▶ [EXERCISE PROMPT]
Retype the records word for word. Skip every image.

▶ [DATA EXTRACTS]
___

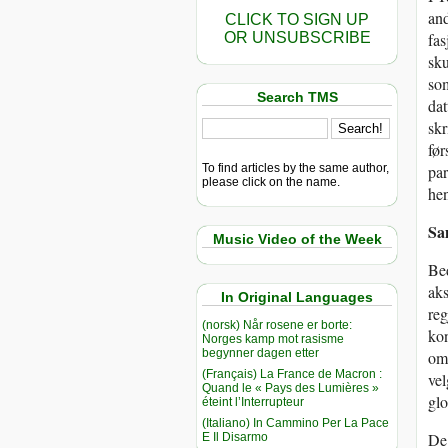
and
CLICK TO SIGN UP
OR UNSUBSCRIBE
fas
sku
som
Search TMS
dat
skr
før
To find articles by the same author,
par
please click on the name.
hen
Sa
Music Video of the Week
Bed
aks
In Original Languages
reg
(norsk) Når rosene er borte:
kon
Norges kamp mot rasisme
begynner dagen etter
omh
(Français) La France de Macron :
vel
Quand le « Pays des Lumières »
glo
éteint l’Interrupteur
(Italiano) In Cammino Per La Pace
De 
E Il Disarmo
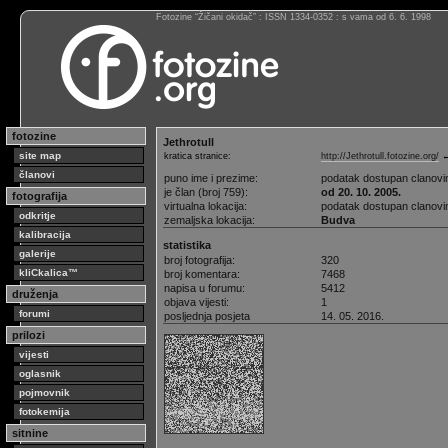
Fotozine “Žičani okidač” : ISSN 1334-0352 : s vama od 6. 6. 1998
fotozine
Jethrotull
site map
kratica stranice:
http://Jethrotull.fotozine.org/
←
članovi
puno ime i prezime:
podatak dostupan clanov
je član (broj 759):
od 20. 10. 2005.
fotografija
virtualna lokacija:
podatak dostupan clanov
odkritje
zemaljska lokacija:
Budva
kalibracija
statistika
galerije
broj fotografija:
320
kliCkalica™
broj komentara:
7468
napisa u forumu:
5412
druženja
objava vijesti:
1
forumi
posljednja posjeta
14. 05. 2016.
prilozi
vijesti
oglasnik
pojmovnik
fotokemija
sitnine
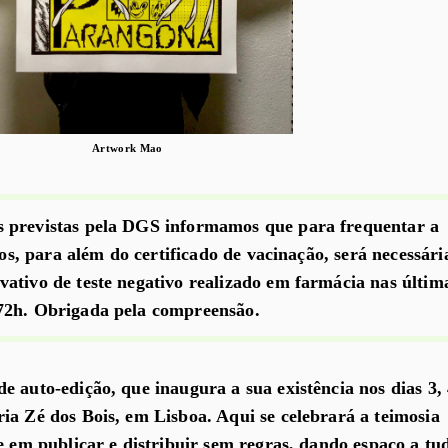
Artwork Mao
 previstas pela DGS informamos que para frequentar a
rtos, para além do certificado de vacinação, será necessári
ativo de teste negativo realizado em farmácia nas últim
72h. Obrigada pela compreensão.
e auto-edição, que inaugura a sua existência nos dias 3,
ia Zé dos Bois, em Lisboa. Aqui se celebrará a teimosia
te em publicar e distribuir sem regras, dando espaço a tu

___

▶ [THE ANSWER]
and
CLICK TO SIGN UP
OR UNSUBSCRIBE
fas
sku
som
Search TMS
dat
skr
før
To find articles by the same author,
par
please click on the name.
hen
Sa
Music Video of the Week
Bed
aks
In Original Languages
reg
(norsk) Når rosene er borte:
kon
Norges kamp mot rasisme
begynner dagen etter
omh
(Français) La France de Macron :
vel
Quand le « Pays des Lumières »
glo
éteint l’Interrupteur
(Italiano) In Cammino Per La Pace
De 
E Il Disarmo
Fotozine “Žičani okidač” : ISSN 1334-0352 : s vama od 6. 6. 1998
fotozine
Jethrotull
site map
kratica stranice:
http://Jethrotull.fotozine.org/
←
članovi
puno ime i prezime:
podatak dostupan clanov
je član (broj 759):
od 20. 10. 2005.
fotografija
virtualna lokacija:
podatak dostupan clanov
odkritje
zemaljska lokacija:
Budva
kalibracija
statistika
galerije
broj fotografija:
320
kliCkalica™
broj komentara:
7468
napisa u forumu:
5412
druženja
objava vijesti:
1
forumi
posljednja posjeta
14. 05. 2016.
prilozi
vijesti
oglasnik
pojmovnik
fotokemija
sitnine
Artwork Mao
 previstas pela DGS informamos que para frequentar a
rtos, para além do certificado de vacinação, será necessári
ativo de teste negativo realizado em farmácia nas últim
72h. Obrigada pela compreensão.
e auto-edição, que inaugura a sua existência nos dias 3,
ia Zé dos Bois, em Lisboa. Aqui se celebrará a teimosia
te em publicar e distribuir sem regras, dando espaço a tu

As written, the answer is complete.